The thickness of the superficial muscles decreased as the thickness of the deep muscles increased because there have been few studies measuring the muscle tone of the abdominal muscles [8]. It was expected that the muscle tone of the Rectus abdominis part, which is the most superficial among the elements constituting the abdominal wall, would decrease and the muscle tone of the oblique muscle part would Increase, but the results were not. The reason for these results is that because this study was a one-time measurement to compare the acute effects of exercise, and the activation of the global muscle, which is fast-twitch fiber, was higher than that of the local muscle, which is slow-twitch fiber, so the RA muscle tone did not decrease [42]. In a study using a muscle tone-measuring device [34,43], the normal range of the vibration frequency
(F) was set to 12–18 Hz. When muscle tone exceeded the
normal range, the blood supply decreased, and the tension of each muscle increased [43]. Mense et al. suggested that high muscle tone could contribute to abnormal movement and chronic pain [44]. Based on previous studies, in the case of the RA part, which showed no difference in muscle tone, the muscle tone was within the normal range despite performing the bridge position.
The main results of this study are that bridge exercise and ADIM have a significant effect on TrA. ADIM is effective for TrA and IO and is most effective when combined with the bridge position. Therefore, this exercise is used to activate deep muscles selectively, such as TrA [13,45-48]. Second, the thickness of TrA was increased the most in the BHaA position. However, the single application of hip adduction did not affect the abdominal muscles.

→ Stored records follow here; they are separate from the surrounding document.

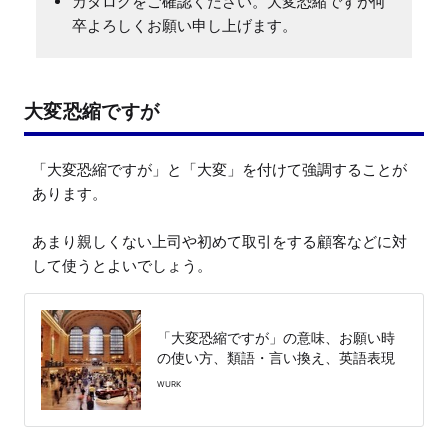
カタログをご確認ください。大変恐縮ですが何
卒よろしくお願い申し上げます。
大変恐縮ですが
「大変恐縮ですが」と「大変」を付けて強調することが
あります。

あまり親しくない上司や初めて取引をする顧客などに対
して使うとよいでしょう。
「大変恐縮ですが」の意味、お願い時
の使い方、類語・言い換え、英語表現
WURK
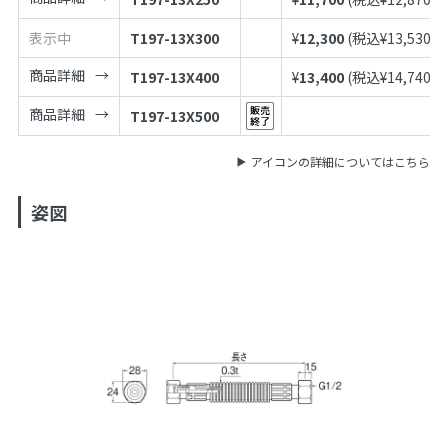
表示中
T197-13X300
¥
12,300
(税込¥
13,530
)
商品詳細
T197-13X400
¥
13,400
(税込¥
14,740
)
商品詳細
T197-13X500
アイコンの詳細についてはこちら
姿図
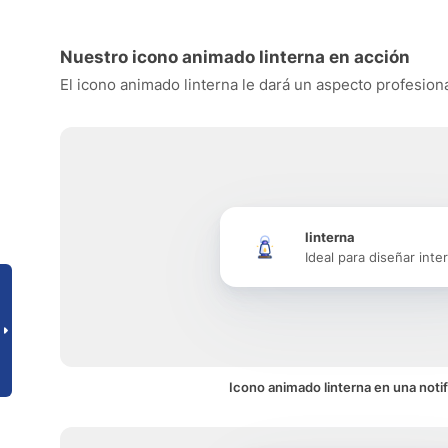
Nuestro icono animado linterna en acción
El icono animado linterna le dará un aspecto profesiona
linterna
Ideal para diseñar inte
Icono animado linterna en una noti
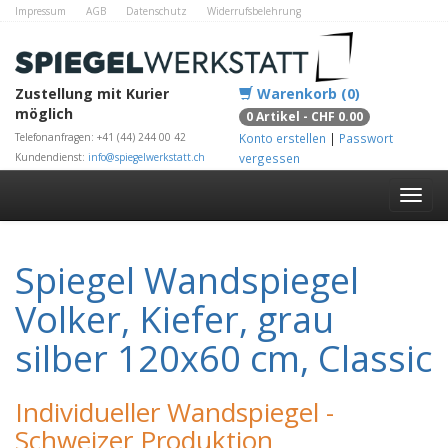
Impressum
AGB
Datenschutz
Widerrufsbelehrung
Zahlungsmethoden
Kontakt
Alle Shops
Zustellung mit Kurier
Warenkorb (0)
möglich
0 Artikel - CHF 0.00
Telefonanfragen: +41 (44) 244 00 42
Konto erstellen
|
Passwort
Kundendienst:
info@spiegelwerkstatt.ch
vergessen
Spiegel Wandspiegel
Volker, Kiefer, grau
silber 120x60 cm, Classic
Individueller Wandspiegel -
Schweizer Produktion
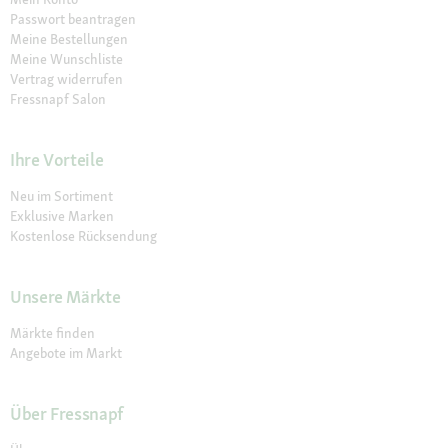
Passwort beantragen
Meine Bestellungen
Meine Wunschliste
Vertrag widerrufen
Fressnapf Salon
Ihre Vorteile
Neu im Sortiment
Exklusive Marken
Kostenlose Rücksendung
Unsere Märkte
Märkte finden
Angebote im Markt
Über Fressnapf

This study had several limitations. First, all subjects were physically healthy men who did not experience low back pain within six months. For patients or athletes with low back pain, there may be a difference in the thickness of the abdominal muscles. These findings cannot be generalized to all age groups and patients with low back pain. Second, in this study, ADIM education was conducted in the measurement stage because performing ADIM correctly in a short period can affect the results. On the other hand, this study observed only short-term effects. Therefore, future studies should examine the long-term effects of ADIM. Lastly, this study could not accurately control the intensity of hip adduction. Therefore, in future research, intensity should be classified in more detail using the MVIC value of EMG.
Therefore, the thickness of TrA can be increased while limiting the activation of superficial muscles through bridge exercise. In particular, ADIM can be used to activate TrA. As a stabilization exercise, it is suggested to perform ADIM, which activates the deep muscles.